In this more hostile world, civil society is more critical than ever. It’s also increasingly endangered, particularly in an environment where funding is scarce. In 2025, Human Rights Watch was labeled “undesirable” and banned from operating in Russia. For partners in Egypt, Hong Kong, and India, these tactics are all too familiar. Restrictions on civil society and protest have become more commonplace in Europe, including the UK and France. And now, for the first time, many worry about risks associated with their operational presence in the US, where the Open Society Foundations, a major donor, have already been threatened, and the administration is preparing a list of “domestic terrorists” under overbroad guidance that could be interpreted to include the work of many progressive groups.
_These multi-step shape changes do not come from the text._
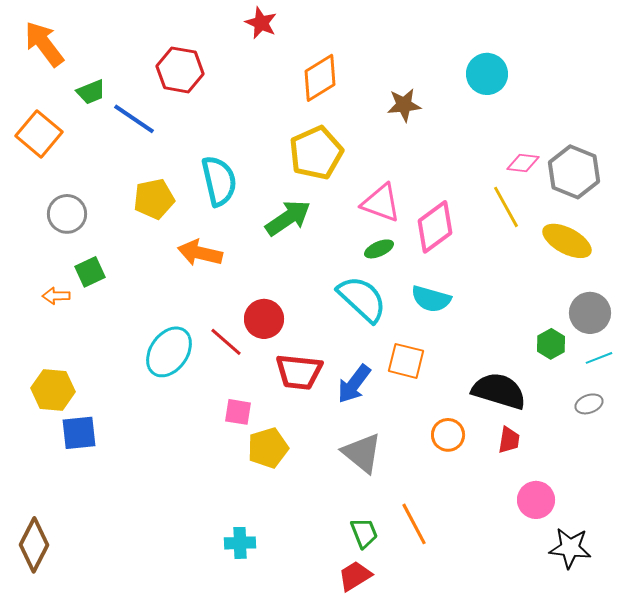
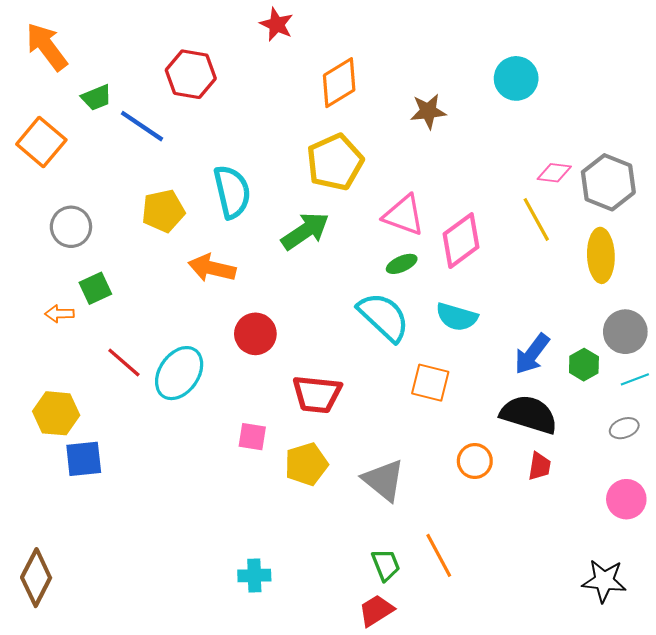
yellow ellipse: (567, 241) -> (601, 255), turned 60
red circle: (264, 319) -> (255, 334), moved
red line: (226, 342) -> (124, 362), moved
blue arrow: (354, 384) -> (532, 354), moved
yellow pentagon: (268, 448) -> (306, 464), moved
pink circle: (536, 500) -> (626, 499), moved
Breaking the authoritarian wave and standing up for human rights is a generational challenge. In 2026, it will play out most acutely in the US, with far-reaching consequences for the rest of the world. Fighting back will require a determined, strategic, and coordinated reaction from voters, civil society, multilateral institutions, and rights-respecting governments around the globe.

Header captions
FIRST: A man holds a flower and the message "Humanity for All" as US marines and national guard protect the entrance of a federal building during the "No Kings" protest following US immigration operations, in Los Angeles, California, on June 7, 2026.
© 2025 Etienne Laurent/AFP via Getty Images; SECOND: A doctor and a midwife assist a pregnant patient at a provincial hospital's maternity department after others closed due to US funding cuts in Ghazni province, Afghanistan, June 7, 2026. © 2025 Elise Blanchard/Getty Images; THIRD: Sebastian Lai, son of businessman and outspoken critic of the Chinese government, Jimmy Lai, speaks during a press conference outside Downing Street in London on June 7, 2026. © 2025 Henry Nicholls/AFP via Getty Images; FOURTH: Residents pass by the site of a Russian air strike that destroyed a residential house in Kramatorsk, Ukraine, June 7, 2026. © 2025 Yevhen Titov/AP Photo

2026년 01월 27일 김용민의 그림마당 새로운 김진호의 농민만평 농민신문 동영상김진호의 농민만평 2025년 3월19일 새로운 만평 데일리안 시사만평 당정, 온플법 누구 위한 법., Human Rights Watch’s 36th annual review of human rights practices and trends around the globe, reviews developments in more than 100 countries.